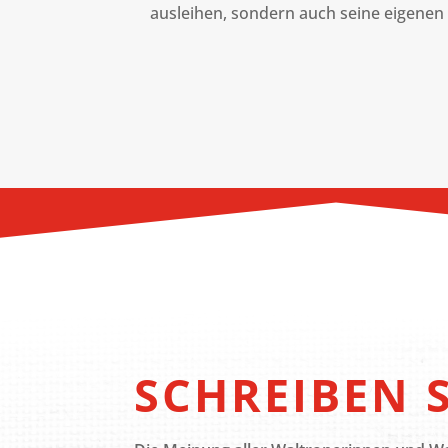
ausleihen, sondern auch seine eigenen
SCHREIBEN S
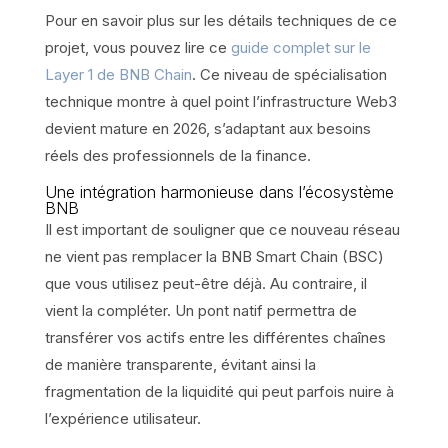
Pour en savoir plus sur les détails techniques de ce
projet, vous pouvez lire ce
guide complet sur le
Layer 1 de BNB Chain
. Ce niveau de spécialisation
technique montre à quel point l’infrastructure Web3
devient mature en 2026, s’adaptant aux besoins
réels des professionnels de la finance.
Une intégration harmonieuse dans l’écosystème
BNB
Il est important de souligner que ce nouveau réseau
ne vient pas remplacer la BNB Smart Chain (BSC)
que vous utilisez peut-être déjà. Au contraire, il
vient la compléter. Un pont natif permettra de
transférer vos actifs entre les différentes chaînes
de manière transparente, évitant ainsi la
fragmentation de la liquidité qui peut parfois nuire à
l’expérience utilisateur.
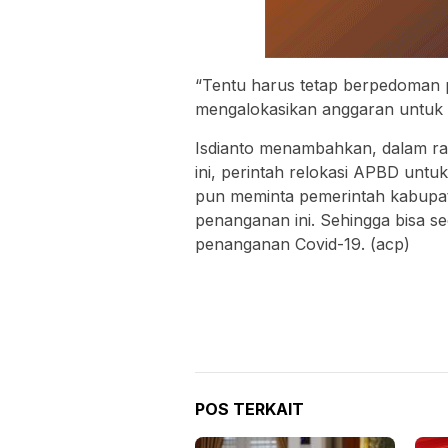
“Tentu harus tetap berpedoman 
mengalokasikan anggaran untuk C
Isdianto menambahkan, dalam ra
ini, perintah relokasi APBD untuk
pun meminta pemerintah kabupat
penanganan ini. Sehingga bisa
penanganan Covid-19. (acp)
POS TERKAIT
■ ■ ■
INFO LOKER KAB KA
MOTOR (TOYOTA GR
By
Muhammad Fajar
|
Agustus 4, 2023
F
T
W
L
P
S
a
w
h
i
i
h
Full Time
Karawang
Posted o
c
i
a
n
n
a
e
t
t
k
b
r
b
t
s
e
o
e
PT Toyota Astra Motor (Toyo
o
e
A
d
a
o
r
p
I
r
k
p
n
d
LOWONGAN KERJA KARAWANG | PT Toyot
■ ■ ■
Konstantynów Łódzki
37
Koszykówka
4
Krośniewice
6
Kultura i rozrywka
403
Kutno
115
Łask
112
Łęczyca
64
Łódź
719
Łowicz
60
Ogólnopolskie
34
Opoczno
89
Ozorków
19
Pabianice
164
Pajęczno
■ ■ ■
Problem description. Beginning with the line that contains "de manière transparente, évitant ainsi la", write out the lines of the material above exactly, and end with the line that contains "penanganan Covid-19. (acp)". Omit the pictures.

Output.
de manière transparente, évitant ainsi la
fragmentation de la liquidité qui peut parfois nuire à
l’expérience utilisateur.
“Tentu harus tetap berpedoman 
mengalokasikan anggaran untuk C
Isdianto menambahkan, dalam ra
ini, perintah relokasi APBD untuk
pun meminta pemerintah kabupat
penanganan ini. Sehingga bisa
penanganan Covid-19. (acp)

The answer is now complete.